(AIM OF THE TASK):
Copy exactly, and only, the lines between the start of the entries below and the line containing "Se está cocinando", both inclusive. Omit pictures.

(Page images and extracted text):
☆ ☆ ☆ ☆ ☆ ☆ ☆

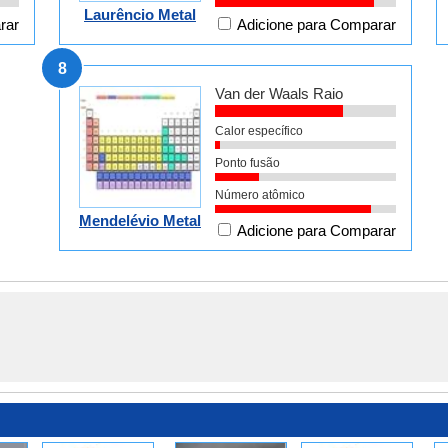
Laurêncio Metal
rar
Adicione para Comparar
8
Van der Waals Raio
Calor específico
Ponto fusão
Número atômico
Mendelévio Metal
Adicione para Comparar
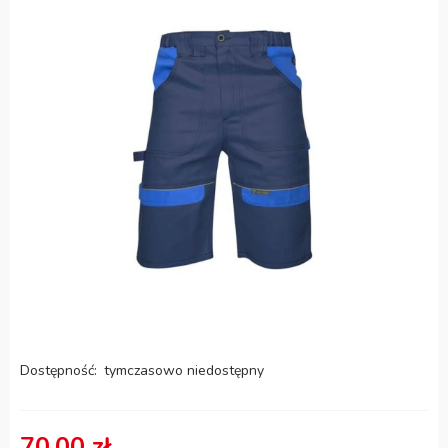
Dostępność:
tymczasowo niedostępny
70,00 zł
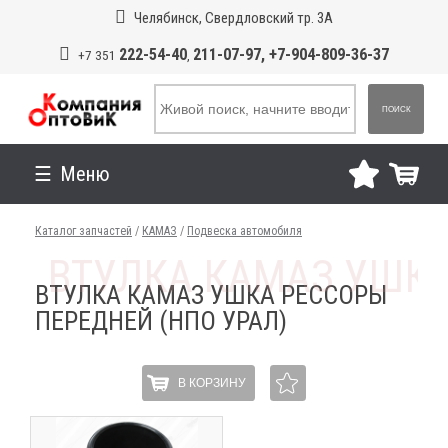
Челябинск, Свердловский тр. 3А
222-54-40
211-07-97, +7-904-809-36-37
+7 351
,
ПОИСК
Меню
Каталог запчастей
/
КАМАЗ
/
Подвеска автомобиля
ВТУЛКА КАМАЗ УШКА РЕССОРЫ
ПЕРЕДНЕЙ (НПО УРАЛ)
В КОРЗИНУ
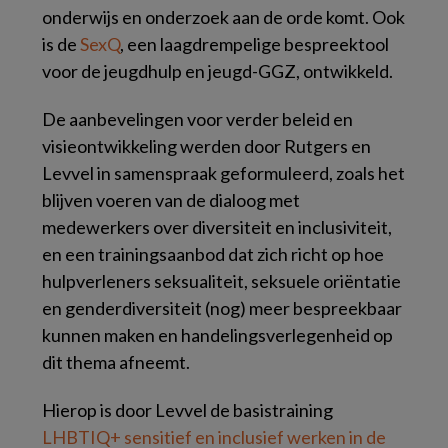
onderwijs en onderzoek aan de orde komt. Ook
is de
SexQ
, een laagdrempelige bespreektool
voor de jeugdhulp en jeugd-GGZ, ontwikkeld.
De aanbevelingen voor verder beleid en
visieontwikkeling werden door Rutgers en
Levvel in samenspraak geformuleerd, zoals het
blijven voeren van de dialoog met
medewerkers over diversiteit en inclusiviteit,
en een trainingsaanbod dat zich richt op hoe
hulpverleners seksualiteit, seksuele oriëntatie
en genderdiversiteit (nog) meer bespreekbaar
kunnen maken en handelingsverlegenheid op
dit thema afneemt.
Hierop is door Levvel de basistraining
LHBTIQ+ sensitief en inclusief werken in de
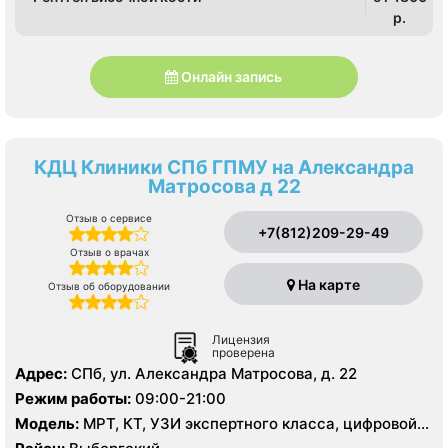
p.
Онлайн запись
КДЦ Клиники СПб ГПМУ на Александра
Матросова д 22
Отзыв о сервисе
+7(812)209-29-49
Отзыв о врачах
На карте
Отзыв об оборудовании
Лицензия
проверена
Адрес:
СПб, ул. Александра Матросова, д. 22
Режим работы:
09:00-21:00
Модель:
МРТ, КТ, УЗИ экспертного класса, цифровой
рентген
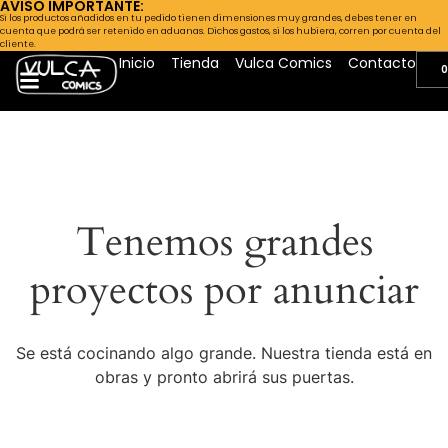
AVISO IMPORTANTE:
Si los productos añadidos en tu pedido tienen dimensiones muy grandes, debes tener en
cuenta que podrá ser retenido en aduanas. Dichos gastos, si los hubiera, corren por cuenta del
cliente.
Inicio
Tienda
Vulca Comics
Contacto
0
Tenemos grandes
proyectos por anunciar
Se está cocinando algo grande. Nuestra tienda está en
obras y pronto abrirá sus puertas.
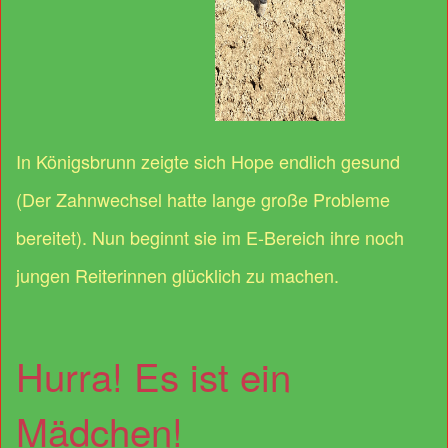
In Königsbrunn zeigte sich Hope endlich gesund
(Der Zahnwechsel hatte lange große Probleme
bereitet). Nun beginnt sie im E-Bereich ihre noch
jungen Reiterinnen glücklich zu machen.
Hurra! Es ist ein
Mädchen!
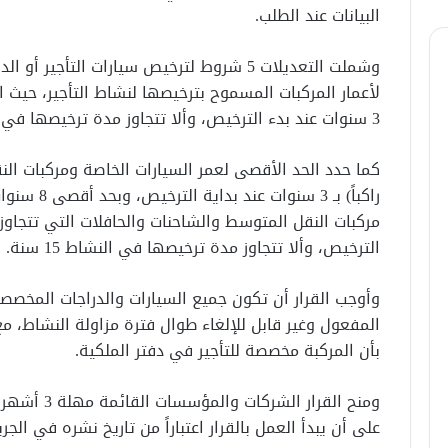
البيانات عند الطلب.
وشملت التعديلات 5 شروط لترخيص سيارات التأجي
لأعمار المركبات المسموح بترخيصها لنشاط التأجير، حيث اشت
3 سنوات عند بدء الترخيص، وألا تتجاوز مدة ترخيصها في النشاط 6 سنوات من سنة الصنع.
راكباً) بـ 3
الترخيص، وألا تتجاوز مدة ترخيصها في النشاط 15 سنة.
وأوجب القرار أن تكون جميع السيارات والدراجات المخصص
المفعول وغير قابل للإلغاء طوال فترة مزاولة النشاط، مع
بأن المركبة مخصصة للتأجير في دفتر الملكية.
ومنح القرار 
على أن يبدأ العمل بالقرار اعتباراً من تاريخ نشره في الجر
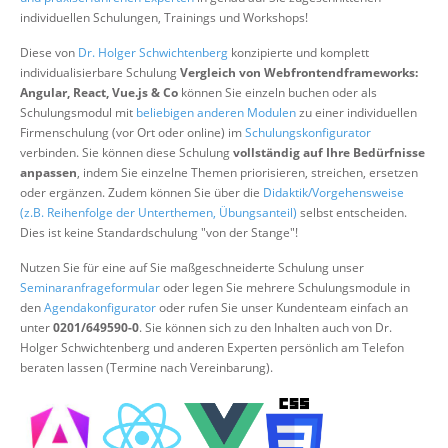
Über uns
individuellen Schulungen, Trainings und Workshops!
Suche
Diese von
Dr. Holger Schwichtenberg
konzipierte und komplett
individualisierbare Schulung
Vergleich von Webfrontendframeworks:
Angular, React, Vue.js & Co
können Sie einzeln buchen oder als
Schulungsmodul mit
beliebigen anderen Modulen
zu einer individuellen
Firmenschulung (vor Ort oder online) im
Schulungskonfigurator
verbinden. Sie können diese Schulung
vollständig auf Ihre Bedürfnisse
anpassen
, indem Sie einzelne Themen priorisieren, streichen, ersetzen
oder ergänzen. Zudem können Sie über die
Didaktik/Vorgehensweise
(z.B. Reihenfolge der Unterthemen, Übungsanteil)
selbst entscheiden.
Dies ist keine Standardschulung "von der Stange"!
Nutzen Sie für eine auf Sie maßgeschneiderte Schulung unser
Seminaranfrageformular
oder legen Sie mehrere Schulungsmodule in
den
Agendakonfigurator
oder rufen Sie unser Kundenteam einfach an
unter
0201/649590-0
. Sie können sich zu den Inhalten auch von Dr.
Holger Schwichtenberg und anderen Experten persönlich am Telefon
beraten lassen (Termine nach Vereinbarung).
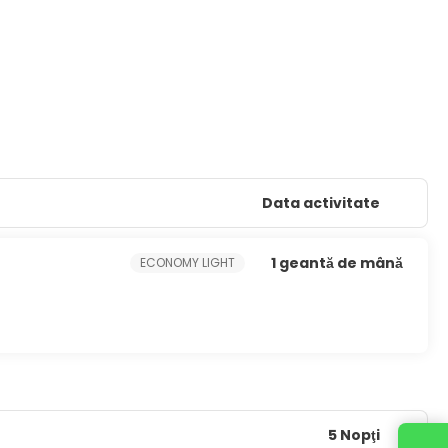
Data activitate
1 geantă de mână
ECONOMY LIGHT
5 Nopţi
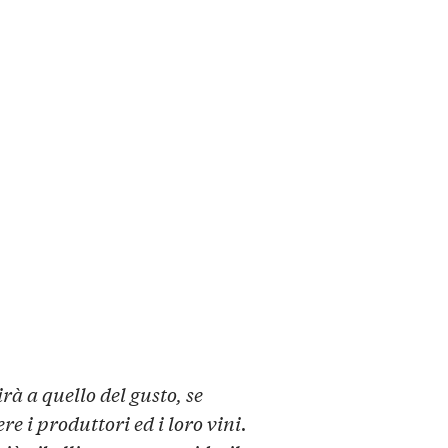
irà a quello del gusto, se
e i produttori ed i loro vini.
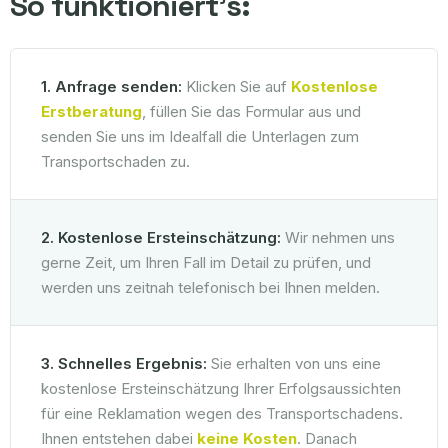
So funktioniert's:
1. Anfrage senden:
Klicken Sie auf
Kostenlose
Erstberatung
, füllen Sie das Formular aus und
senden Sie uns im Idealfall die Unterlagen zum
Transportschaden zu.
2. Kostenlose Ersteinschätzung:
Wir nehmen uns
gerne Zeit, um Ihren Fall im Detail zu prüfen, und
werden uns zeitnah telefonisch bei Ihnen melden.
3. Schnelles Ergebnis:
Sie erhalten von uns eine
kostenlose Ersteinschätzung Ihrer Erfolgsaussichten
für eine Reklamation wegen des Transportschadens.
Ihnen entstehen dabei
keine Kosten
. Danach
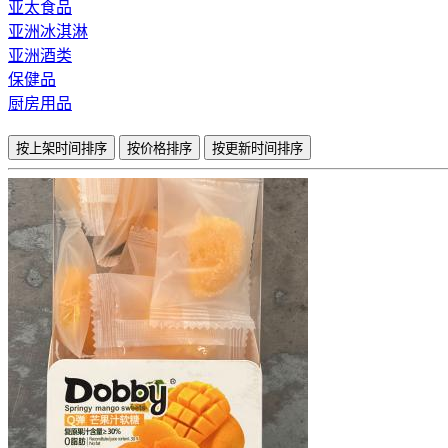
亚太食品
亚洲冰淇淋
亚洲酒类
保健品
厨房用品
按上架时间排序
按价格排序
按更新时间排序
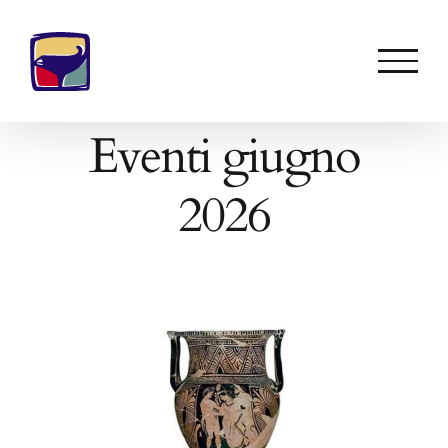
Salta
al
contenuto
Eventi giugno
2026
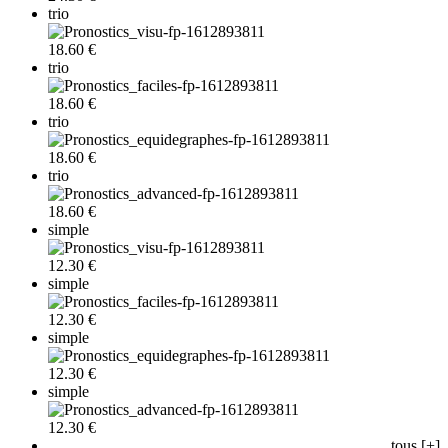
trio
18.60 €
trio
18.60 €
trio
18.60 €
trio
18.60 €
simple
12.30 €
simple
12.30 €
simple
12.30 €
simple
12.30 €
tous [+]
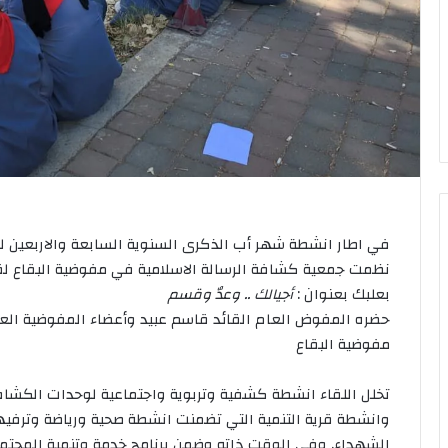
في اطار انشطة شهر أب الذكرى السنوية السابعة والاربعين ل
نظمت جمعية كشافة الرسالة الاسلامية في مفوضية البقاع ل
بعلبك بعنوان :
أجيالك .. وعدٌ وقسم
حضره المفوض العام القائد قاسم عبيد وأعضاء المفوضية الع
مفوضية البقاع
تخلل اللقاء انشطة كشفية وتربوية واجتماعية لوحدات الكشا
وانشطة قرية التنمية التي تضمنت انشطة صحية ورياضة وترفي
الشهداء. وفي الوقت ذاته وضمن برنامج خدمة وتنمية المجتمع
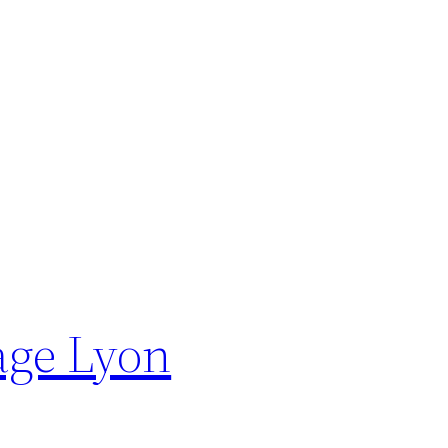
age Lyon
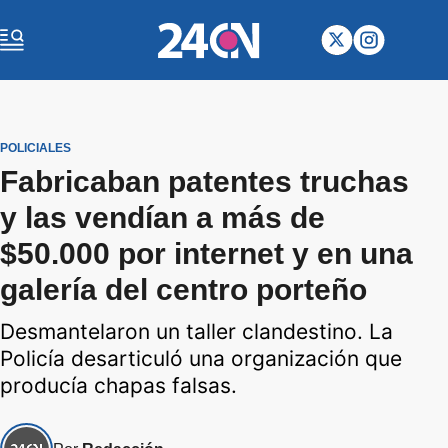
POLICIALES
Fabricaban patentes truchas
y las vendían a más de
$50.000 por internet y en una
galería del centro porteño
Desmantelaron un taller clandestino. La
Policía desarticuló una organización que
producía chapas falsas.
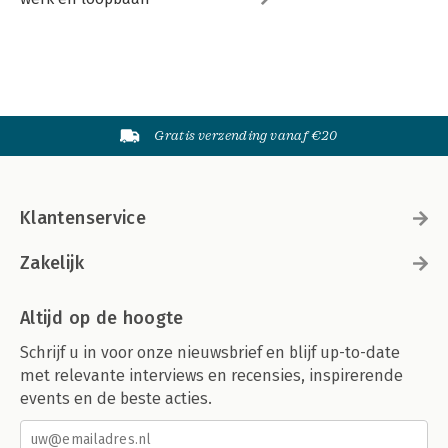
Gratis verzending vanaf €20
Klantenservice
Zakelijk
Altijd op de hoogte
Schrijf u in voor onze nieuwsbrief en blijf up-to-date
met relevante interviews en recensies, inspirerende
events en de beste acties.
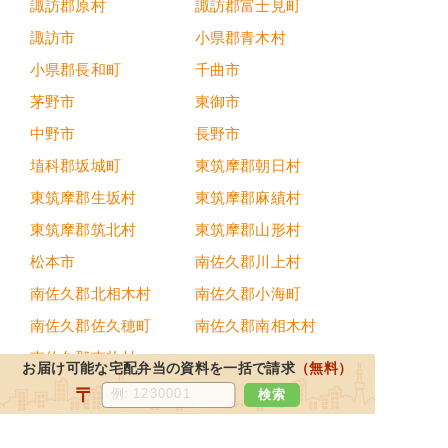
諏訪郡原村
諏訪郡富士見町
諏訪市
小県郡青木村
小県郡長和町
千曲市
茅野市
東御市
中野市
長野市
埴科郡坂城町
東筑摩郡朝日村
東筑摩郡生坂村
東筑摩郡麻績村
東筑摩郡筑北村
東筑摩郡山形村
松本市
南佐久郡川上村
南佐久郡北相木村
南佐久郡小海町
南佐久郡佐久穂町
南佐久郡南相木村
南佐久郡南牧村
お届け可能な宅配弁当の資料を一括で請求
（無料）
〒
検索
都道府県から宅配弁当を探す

☆ ☆ ☆ ☆ ☆ ☆ ☆

(ANSWER TO THIS TASK):
Laurêncio Metal
rar
Adicione para Comparar
8
Van der Waals Raio
Calor específico
Ponto fusão
Número atômico
Mendelévio Metal
Adicione para Comparar
Dostępność:
tymczasowo niedostępny
70,00 zł
Челябинск, Свердловский тр. 3А
222-54-40
211-07-97, +7-904-809-36-37
+7 351
,
ПОИСК
Меню
Каталог запчастей
/
КАМАЗ
/
Подвеска автомобиля
ВТУЛКА КАМАЗ УШКА РЕССОРЫ
ПЕРЕДНЕЙ (НПО УРАЛ)
В КОРЗИНУ
onderwijs en onderzoek aan de orde komt. Ook
is de
SexQ
, een laagdrempelige bespreektool
voor de jeugdhulp en jeugd-GGZ, ontwikkeld.
De aanbevelingen voor verder beleid en
visieontwikkeling werden door Rutgers en
Levvel in samenspraak geformuleerd, zoals het
blijven voeren van de dialoog met
medewerkers over diversiteit en inclusiviteit,
en een trainingsaanbod dat zich richt op hoe
hulpverleners seksualiteit, seksuele oriëntatie
en genderdiversiteit (nog) meer bespreekbaar
kunnen maken en handelingsverlegenheid op
dit thema afneemt.
Hierop is door Levvel de basistraining
LHBTIQ+ sensitief en inclusief werken in de
p.
Онлайн запись
КДЦ Клиники СПб ГПМУ на Александра
Матросова д 22
Отзыв о сервисе
+7(812)209-29-49
Отзыв о врачах
На карте
Отзыв об оборудовании
Лицензия
проверена
Адрес:
СПб, ул. Александра Матросова, д. 22
Режим работы:
09:00-21:00
Модель:
МРТ, КТ, УЗИ экспертного класса, цифровой
рентген
AVISO IMPORTANTE:
Si los productos añadidos en tu pedido tienen dimensiones muy grandes, debes tener en
cuenta que podrá ser retenido en aduanas. Dichos gastos, si los hubiera, corren por cuenta del
cliente.
Inicio
Tienda
Vulca Comics
Contacto
0
Tenemos grandes
proyectos por anunciar
Se está cocinando algo grande. Nuestra tienda está en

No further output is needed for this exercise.